__Exercise aim__
Set down all of the entries below word for word, with the pictures left out.

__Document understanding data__
______________________________

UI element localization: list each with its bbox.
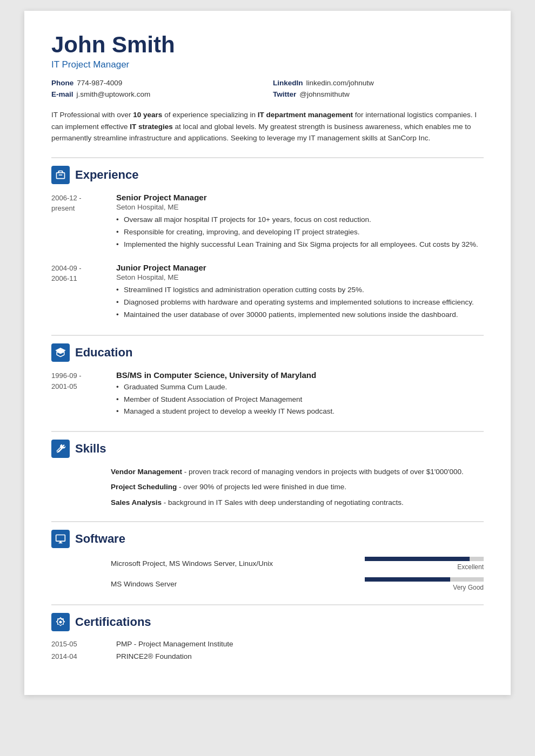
skills-section: Skills Vendor Management - proven track … xyxy=(51,431,484,508)
skills-title: Skills xyxy=(75,442,106,456)
edu-bullets-1: Graduated Summa Cum Laude. Member of Stu… xyxy=(116,382,484,417)
skill-name-1: Vendor Management xyxy=(111,468,182,476)
education-header: Education xyxy=(51,335,484,362)
bar-label-1: Excellent xyxy=(457,563,484,571)
exp-bullet: Streamlined IT logistics and administrat… xyxy=(116,285,484,295)
linkedin-label: LinkedIn xyxy=(273,79,303,87)
skill-desc-2: over 90% of projects led were finished i… xyxy=(183,483,346,491)
skill-name-2: Project Scheduling xyxy=(111,483,177,491)
exp-content-1: Senior Project Manager Seton Hospital, M… xyxy=(116,193,484,252)
experience-icon xyxy=(51,166,70,184)
certifications-icon xyxy=(51,613,70,631)
exp-title-1: Senior Project Manager xyxy=(116,193,484,202)
contact-grid: Phone774-987-4009 LinkedInlinkedin.com/j… xyxy=(51,79,484,98)
skill-desc-1: proven track record of managing vendors … xyxy=(189,468,464,476)
edu-bullet: Graduated Summa Cum Laude. xyxy=(116,382,484,393)
exp-dates-2: 2004-09 -2006-11 xyxy=(51,263,111,322)
software-title: Software xyxy=(75,532,125,546)
skill-name-3: Sales Analysis xyxy=(111,498,162,507)
cert-entry-1: 2015-05 PMP - Project Management Institu… xyxy=(51,640,484,648)
exp-bullet: Responsible for creating, improving, and… xyxy=(116,227,484,238)
exp-bullet: Diagnosed problems with hardware and ope… xyxy=(116,297,484,308)
bar-fill-1 xyxy=(365,557,470,561)
email-label: E-mail xyxy=(51,90,73,98)
exp-bullet: Implemented the highly successful Lean T… xyxy=(116,239,484,250)
contact-linkedin: LinkedInlinkedin.com/johnutw xyxy=(273,79,484,87)
software-entry-1: Microsoft Project, MS Windows Server, Li… xyxy=(51,557,484,571)
software-entry-2: MS Windows Server Very Good xyxy=(51,577,484,591)
bar-fill-2 xyxy=(365,577,450,582)
exp-bullets-2: Streamlined IT logistics and administrat… xyxy=(116,285,484,321)
graduation-icon xyxy=(55,347,66,358)
education-section: Education 1996-09 -2001-05 BS/MS in Comp… xyxy=(51,335,484,418)
briefcase-icon xyxy=(55,170,66,180)
exp-bullet: Oversaw all major hospital IT projects f… xyxy=(116,214,484,225)
experience-section: Experience 2006-12 -present Senior Proje… xyxy=(51,157,484,322)
contact-phone: Phone774-987-4009 xyxy=(51,79,262,87)
cert-name-1: PMP - Project Management Institute xyxy=(116,640,484,648)
exp-title-2: Junior Project Manager xyxy=(116,263,484,272)
svg-rect-0 xyxy=(59,174,63,176)
skill-desc-3: background in IT Sales with deep underst… xyxy=(168,498,404,507)
edu-dates-1: 1996-09 -2001-05 xyxy=(51,370,111,418)
exp-company-1: Seton Hospital, ME xyxy=(116,203,484,211)
bar-track-2 xyxy=(365,577,484,582)
skill-item-3: Sales Analysis - background in IT Sales … xyxy=(111,497,484,508)
skills-icon xyxy=(51,440,70,458)
twitter-label: Twitter xyxy=(273,90,296,98)
edu-content-1: BS/MS in Computer Science, University of… xyxy=(116,370,484,418)
resume-document: John Smith IT Project Manager Phone774-9… xyxy=(24,11,511,695)
bar-label-2: Very Good xyxy=(453,584,484,591)
contact-twitter: Twitter@johnsmithutw xyxy=(273,90,484,98)
software-bar-2: Very Good xyxy=(365,577,484,591)
experience-title: Experience xyxy=(75,168,138,182)
software-name-2: MS Windows Server xyxy=(111,580,354,588)
education-title: Education xyxy=(75,346,132,360)
cert-year-2: 2014-04 xyxy=(51,652,111,660)
edu-degree-1: BS/MS in Computer Science, University of… xyxy=(116,370,484,380)
candidate-name: John Smith xyxy=(51,32,484,57)
contact-email: E-mailj.smith@uptowork.com xyxy=(51,90,262,98)
certifications-section: Certifications 2015-05 PMP - Project Man… xyxy=(51,604,484,660)
education-icon xyxy=(51,343,70,362)
software-section: Software Microsoft Project, MS Windows S… xyxy=(51,521,484,591)
software-name-1: Microsoft Project, MS Windows Server, Li… xyxy=(111,559,354,568)
software-header: Software xyxy=(51,521,484,548)
software-icon xyxy=(51,530,70,548)
candidate-title: IT Project Manager xyxy=(51,59,484,70)
edu-bullet: Managed a student project to develop a w… xyxy=(116,406,484,417)
software-bar-1: Excellent xyxy=(365,557,484,571)
certifications-title: Certifications xyxy=(75,615,151,629)
exp-content-2: Junior Project Manager Seton Hospital, M… xyxy=(116,263,484,322)
header-section: John Smith IT Project Manager Phone774-9… xyxy=(51,32,484,144)
phone-label: Phone xyxy=(51,79,73,87)
summary-text: IT Professional with over 10 years of ex… xyxy=(51,109,484,144)
skills-header: Skills xyxy=(51,431,484,458)
bar-track-1 xyxy=(365,557,484,561)
exp-bullets-1: Oversaw all major hospital IT projects f… xyxy=(116,214,484,251)
exp-entry-2: 2004-09 -2006-11 Junior Project Manager … xyxy=(51,263,484,322)
cert-entry-2: 2014-04 PRINCE2® Foundation xyxy=(51,652,484,660)
exp-bullet: Maintained the user database of over 300… xyxy=(116,309,484,320)
skill-item-2: Project Scheduling - over 90% of project… xyxy=(111,482,484,492)
cert-name-2: PRINCE2® Foundation xyxy=(116,652,484,660)
exp-dates-1: 2006-12 -present xyxy=(51,193,111,252)
cert-year-1: 2015-05 xyxy=(51,640,111,648)
monitor-icon xyxy=(55,534,66,544)
experience-header: Experience xyxy=(51,157,484,184)
exp-entry-1: 2006-12 -present Senior Project Manager … xyxy=(51,193,484,252)
tools-icon xyxy=(55,443,66,454)
exp-company-2: Seton Hospital, ME xyxy=(116,273,484,281)
skill-item-1: Vendor Management - proven track record … xyxy=(111,467,484,477)
certifications-header: Certifications xyxy=(51,604,484,631)
edu-bullet: Member of Student Association of Project… xyxy=(116,394,484,405)
edu-entry-1: 1996-09 -2001-05 BS/MS in Computer Scien… xyxy=(51,370,484,418)
certificate-icon xyxy=(55,617,66,627)
skills-content: Vendor Management - proven track record … xyxy=(51,467,484,508)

______________________________

__Written answer__
UI element localization: list each with its bbox.
skills-section: Skills Vendor Management - proven track … xyxy=(51,431,484,508)
skills-title: Skills xyxy=(75,442,106,456)
edu-bullets-1: Graduated Summa Cum Laude. Member of Stu… xyxy=(116,382,484,417)
skill-name-1: Vendor Management xyxy=(111,468,182,476)
education-header: Education xyxy=(51,335,484,362)
bar-label-1: Excellent xyxy=(457,563,484,571)
exp-bullet: Streamlined IT logistics and administrat… xyxy=(116,285,484,295)
linkedin-label: LinkedIn xyxy=(273,79,303,87)
skill-desc-2: over 90% of projects led were finished i… xyxy=(183,483,346,491)
skill-name-2: Project Scheduling xyxy=(111,483,177,491)
exp-content-1: Senior Project Manager Seton Hospital, M… xyxy=(116,193,484,252)
experience-icon xyxy=(51,166,70,184)
certifications-icon xyxy=(51,613,70,631)
exp-title-1: Senior Project Manager xyxy=(116,193,484,202)
contact-grid: Phone774-987-4009 LinkedInlinkedin.com/j… xyxy=(51,79,484,98)
skill-desc-1: proven track record of managing vendors … xyxy=(189,468,464,476)
edu-bullet: Graduated Summa Cum Laude. xyxy=(116,382,484,393)
exp-dates-2: 2004-09 -2006-11 xyxy=(51,263,111,322)
software-title: Software xyxy=(75,532,125,546)
skill-name-3: Sales Analysis xyxy=(111,498,162,507)
cert-entry-1: 2015-05 PMP - Project Management Institu… xyxy=(51,640,484,648)
exp-bullet: Responsible for creating, improving, and… xyxy=(116,227,484,238)
exp-bullet: Diagnosed problems with hardware and ope… xyxy=(116,297,484,308)
bar-fill-1 xyxy=(365,557,470,561)
email-label: E-mail xyxy=(51,90,73,98)
exp-bullet: Implemented the highly successful Lean T… xyxy=(116,239,484,250)
contact-linkedin: LinkedInlinkedin.com/johnutw xyxy=(273,79,484,87)
software-entry-1: Microsoft Project, MS Windows Server, Li… xyxy=(51,557,484,571)
software-entry-2: MS Windows Server Very Good xyxy=(51,577,484,591)
bar-fill-2 xyxy=(365,577,450,582)
exp-bullets-2: Streamlined IT logistics and administrat… xyxy=(116,285,484,321)
graduation-icon xyxy=(55,347,66,358)
education-section: Education 1996-09 -2001-05 BS/MS in Comp… xyxy=(51,335,484,418)
briefcase-icon xyxy=(55,170,66,180)
exp-bullet: Oversaw all major hospital IT projects f… xyxy=(116,214,484,225)
experience-section: Experience 2006-12 -present Senior Proje… xyxy=(51,157,484,322)
contact-phone: Phone774-987-4009 xyxy=(51,79,262,87)
cert-name-1: PMP - Project Management Institute xyxy=(116,640,484,648)
exp-title-2: Junior Project Manager xyxy=(116,263,484,272)
svg-rect-0 xyxy=(59,174,63,176)
skill-desc-3: background in IT Sales with deep underst… xyxy=(168,498,404,507)
edu-dates-1: 1996-09 -2001-05 xyxy=(51,370,111,418)
exp-company-1: Seton Hospital, ME xyxy=(116,203,484,211)
bar-track-2 xyxy=(365,577,484,582)
skill-item-3: Sales Analysis - background in IT Sales … xyxy=(111,497,484,508)
skills-icon xyxy=(51,440,70,458)
twitter-label: Twitter xyxy=(273,90,296,98)
edu-content-1: BS/MS in Computer Science, University of… xyxy=(116,370,484,418)
resume-document: John Smith IT Project Manager Phone774-9… xyxy=(24,11,511,695)
bar-label-2: Very Good xyxy=(453,584,484,591)
contact-twitter: Twitter@johnsmithutw xyxy=(273,90,484,98)
software-bar-2: Very Good xyxy=(365,577,484,591)
experience-title: Experience xyxy=(75,168,138,182)
software-name-2: MS Windows Server xyxy=(111,580,354,588)
education-title: Education xyxy=(75,346,132,360)
cert-year-2: 2014-04 xyxy=(51,652,111,660)
edu-degree-1: BS/MS in Computer Science, University of… xyxy=(116,370,484,380)
candidate-name: John Smith xyxy=(51,32,484,57)
contact-email: E-mailj.smith@uptowork.com xyxy=(51,90,262,98)
certifications-section: Certifications 2015-05 PMP - Project Man… xyxy=(51,604,484,660)
education-icon xyxy=(51,343,70,362)
software-section: Software Microsoft Project, MS Windows S… xyxy=(51,521,484,591)
software-name-1: Microsoft Project, MS Windows Server, Li… xyxy=(111,559,354,568)
software-header: Software xyxy=(51,521,484,548)
software-icon xyxy=(51,530,70,548)
candidate-title: IT Project Manager xyxy=(51,59,484,70)
edu-bullet: Managed a student project to develop a w… xyxy=(116,406,484,417)
software-bar-1: Excellent xyxy=(365,557,484,571)
certifications-title: Certifications xyxy=(75,615,151,629)
exp-content-2: Junior Project Manager Seton Hospital, M… xyxy=(116,263,484,322)
header-section: John Smith IT Project Manager Phone774-9… xyxy=(51,32,484,144)
phone-label: Phone xyxy=(51,79,73,87)
summary-text: IT Professional with over 10 years of ex… xyxy=(51,109,484,144)
skills-header: Skills xyxy=(51,431,484,458)
bar-track-1 xyxy=(365,557,484,561)
exp-bullets-1: Oversaw all major hospital IT projects f… xyxy=(116,214,484,251)
exp-entry-2: 2004-09 -2006-11 Junior Project Manager … xyxy=(51,263,484,322)
cert-entry-2: 2014-04 PRINCE2® Foundation xyxy=(51,652,484,660)
exp-bullet: Maintained the user database of over 300… xyxy=(116,309,484,320)
skill-item-2: Project Scheduling - over 90% of project… xyxy=(111,482,484,492)
cert-name-2: PRINCE2® Foundation xyxy=(116,652,484,660)
exp-dates-1: 2006-12 -present xyxy=(51,193,111,252)
cert-year-1: 2015-05 xyxy=(51,640,111,648)
monitor-icon xyxy=(55,534,66,544)
experience-header: Experience xyxy=(51,157,484,184)
exp-entry-1: 2006-12 -present Senior Project Manager … xyxy=(51,193,484,252)
tools-icon xyxy=(55,443,66,454)
exp-company-2: Seton Hospital, ME xyxy=(116,273,484,281)
skill-item-1: Vendor Management - proven track record … xyxy=(111,467,484,477)
certifications-header: Certifications xyxy=(51,604,484,631)
edu-bullet: Member of Student Association of Project… xyxy=(116,394,484,405)
edu-entry-1: 1996-09 -2001-05 BS/MS in Computer Scien… xyxy=(51,370,484,418)
certificate-icon xyxy=(55,617,66,627)
skills-content: Vendor Management - proven track record … xyxy=(51,467,484,508)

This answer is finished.